= Stanley Wolukau-Wanambwa =

British photographer, writer, and educator

Stanley Wolukau-Wanambwa (born 1980) is a Ugandan-born British photographer, writer, and educator, living in the USA. His series One Wall a Web has been shown in a solo exhibition at Light Work in New York and the book of the work won the Paris Photo-Aperture Foundation PhotoBook Award's First PhotoBook Award.

==Life and work==
Wolukau-Wanambwa was born in Uganda and grew up in the UK. He obtained a BA in Philosophy and French from the University of Oxford, UK and an MFA in Photography from Virginia Commonwealth University.

He has lived in the USA since 2012 and as of 2021 was living in Rhode Island. He has lectured at Yale University, Cornell University, New York University, The New School, and State University of New York at Purchase; and been director of the photography MFA at Rhode Island School of Design.

The book One Wall a Web (2018) includes two photographic series made by Wolukau-Wanambwa in the USA—Our Present Invention (2012–2014) and All My Gone Life (2014–2017)—as well as an extensive essay and appropriated archival images. It "draws together poetry, critical writing, and photography to reflect on the ways that race, gender, and violence are woven into the fabric of (white) Western modernity.

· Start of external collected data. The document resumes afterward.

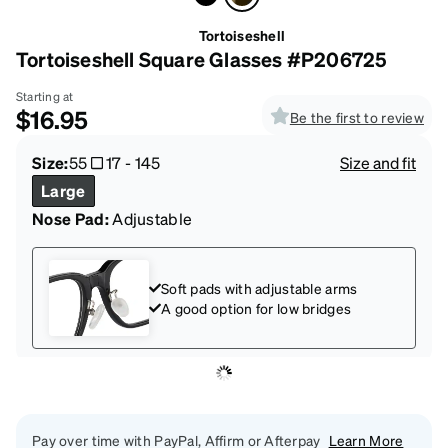
Tortoiseshell
Tortoiseshell Square Glasses #P206725
Starting at
$16.95
Be the first to review
Size:
55
17
-
145
Size and fit
Large
Nose Pad:
Adjustable
Soft pads with adjustable arms
A good option for low bridges
Pay over time with PayPal, Affirm or Afterpay
Learn More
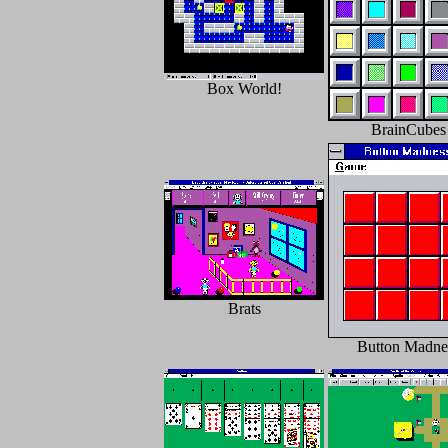
Box World!
BrainCubes
Brats
Button Madne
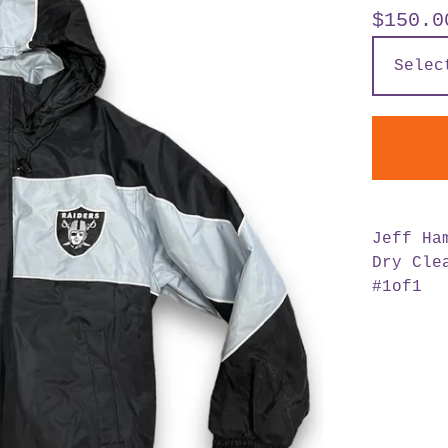
$
150.0
Jeff Ha
Dry Cle
#1of1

Set in America – with its history of injustice and its troubled present – One Wall a Web asks how documentary photography both participates in this complex play of forces, and suggests ways that we might find alternative pathways through it."

==Publications==
===Books by Wolukau-Wanambwa===
- One Wall A Web. Amsterdam: Roma, 2018. ISBN 978-9492811226. Photographs and an essay by Wolukau-Wanambwa as well as appropriated archival images.
- Hiding in Plain Sight. Harun Farocki Institute; Motto, 2020. Co-authored with Ben Alper. ISBN 978-2940672073.
- The Lives of Images, Vol. 1: Repetition, Reproduction, and Circulation. Aperture Reader Series. New York: Aperture, 2021. Edited by Wolukau-Wanambwa. ISBN 9781597115025.
- Dark Mirrors. London: Mack, 2021. ISBN 978-1-913620-39-4. Sixteen essays by Wolukau-Wanambwa on Deana Lawson, Dana Lixenberg, Paul Pfeiffer, Arthur Jafa, Katy Grannan, Jason Koxvold, Robert Bergman and others.

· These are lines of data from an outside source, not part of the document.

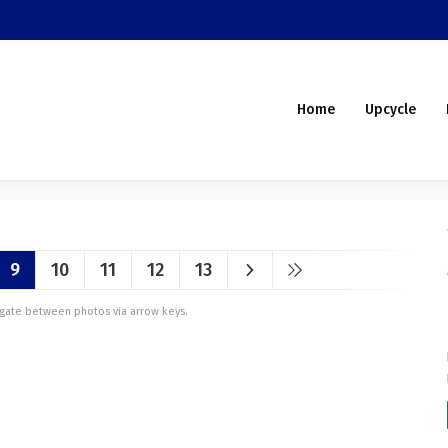
Home
Upcycle
9
10
11
12
13
vigate between photos via arrow keys.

===Books with contributions by Wolukau-Wanambwa===
- Knives, Jason Koxvold. New York: Gnomic Book, 2017. ISBN 978-0998518022.
- The Image of Whiteness: Contemporary Photography and Racialization. London: Self Publish, Be Happy, 2019. Edited by Daniel C. Blight. ISBN 978-1999814496.
- But Still, It Turns. Edited by Paul Graham. London: Mack, 2021. ISBN 978-1-912339-95-2. Published in conjunction with an exhibition at the International Center of Photography, New York, 2021.

==Awards==
- Winner, First PhotoBook Award, Paris Photo-Aperture Foundation PhotoBook Award for One Wall a Web

==Exhibitions==
===Solo exhibitions===
- One Wall a Web, Light Work, Syracuse, New York.

===Group exhibitions===
- Greater New York, MoMA PS1, New York, 2020/21
- But Still, It Turns: Recent Photography from the World, International Center of Photography, New York, 2021. Curated by Paul Graham.